◆ Required work:
Repeat, exactly as they appear, the lines from the one with "Факултет по науки" through the last line of the entries below, but none of the pictures.

[[ The input open ]]

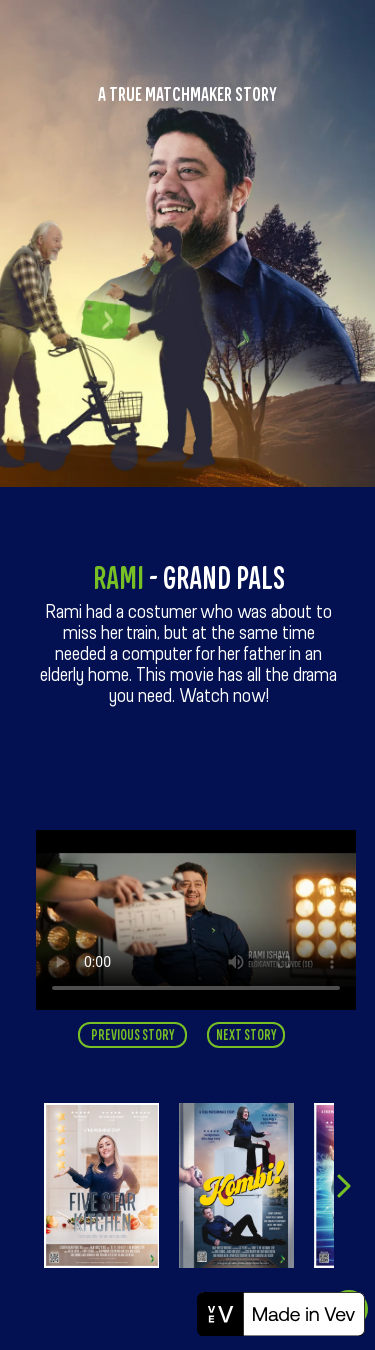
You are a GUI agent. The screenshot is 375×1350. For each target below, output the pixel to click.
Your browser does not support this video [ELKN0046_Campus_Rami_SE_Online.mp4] (196, 920)
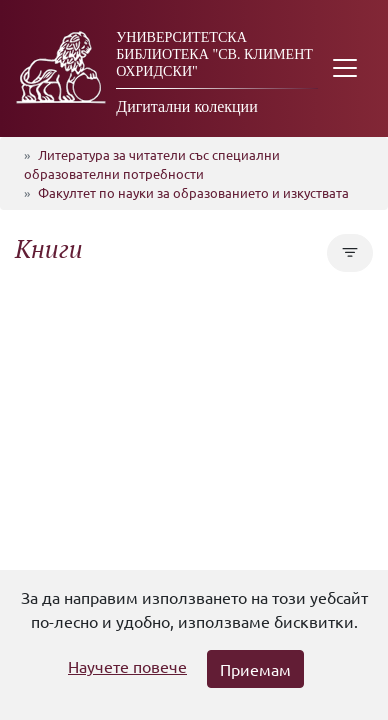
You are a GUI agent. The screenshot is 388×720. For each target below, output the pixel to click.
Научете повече (127, 666)
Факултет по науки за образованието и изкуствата (193, 192)
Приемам (255, 669)
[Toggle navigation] (345, 68)
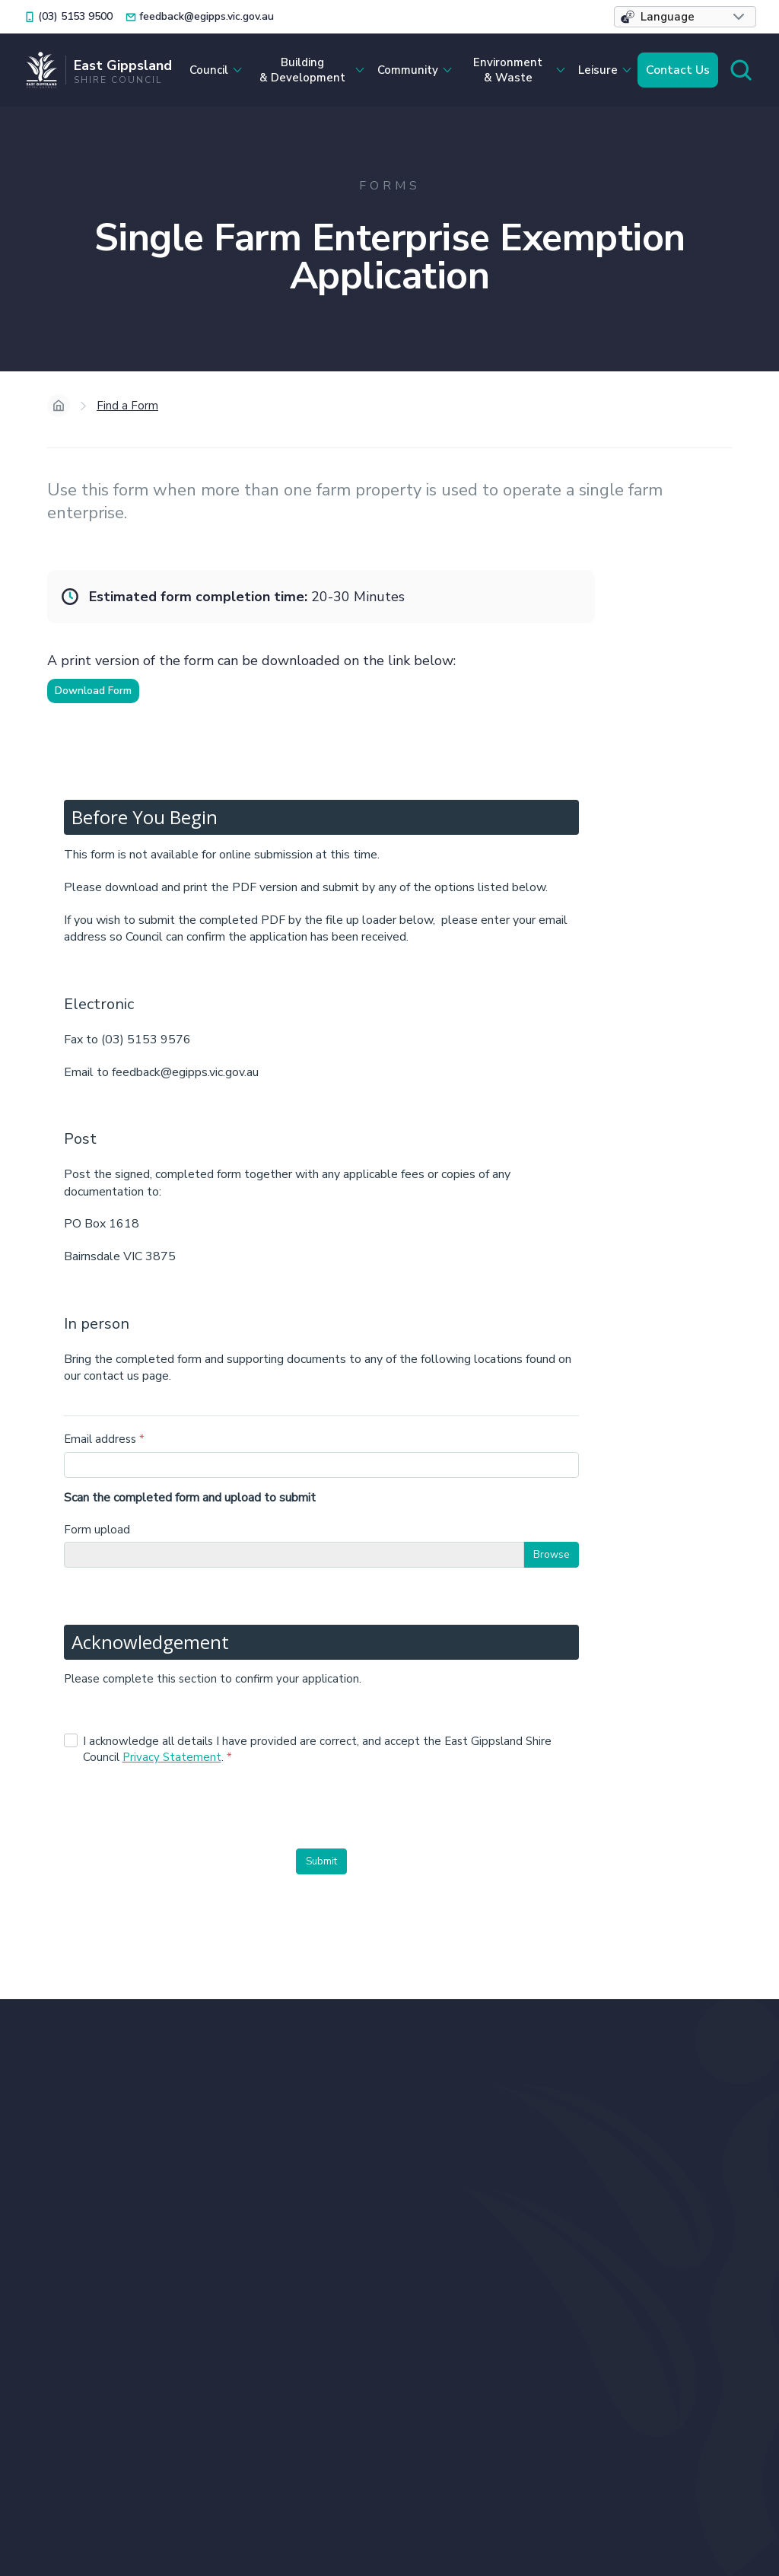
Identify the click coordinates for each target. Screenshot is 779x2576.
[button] (685, 16)
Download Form (93, 690)
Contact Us (678, 70)
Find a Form (127, 405)
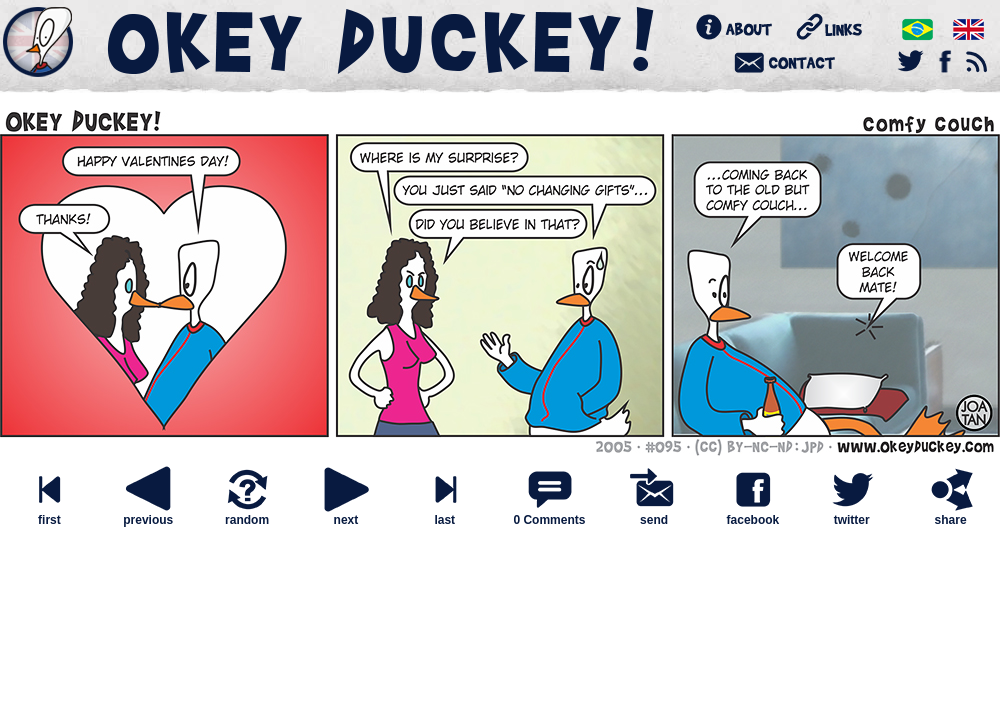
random (247, 514)
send (654, 514)
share (951, 514)
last (445, 514)
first (49, 514)
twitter (852, 514)
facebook (753, 514)
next (346, 514)
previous (148, 514)
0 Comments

[[ The input closed ]]

◆ Your solution:
Факултет по науки за образованието и изкуствата (193, 192)
Приемам (255, 669)
[Toggle navigation] (345, 68)
Identify the click coordinates for each target. Screenshot is 779x2576.
[button] (685, 16)
Download Form (93, 690)
Contact Us (678, 70)
Find a Form (127, 405)
random (247, 514)
send (654, 514)
share (951, 514)
last (445, 514)
first (49, 514)
twitter (852, 514)
facebook (753, 514)
next (346, 514)
previous (148, 514)
0 Comments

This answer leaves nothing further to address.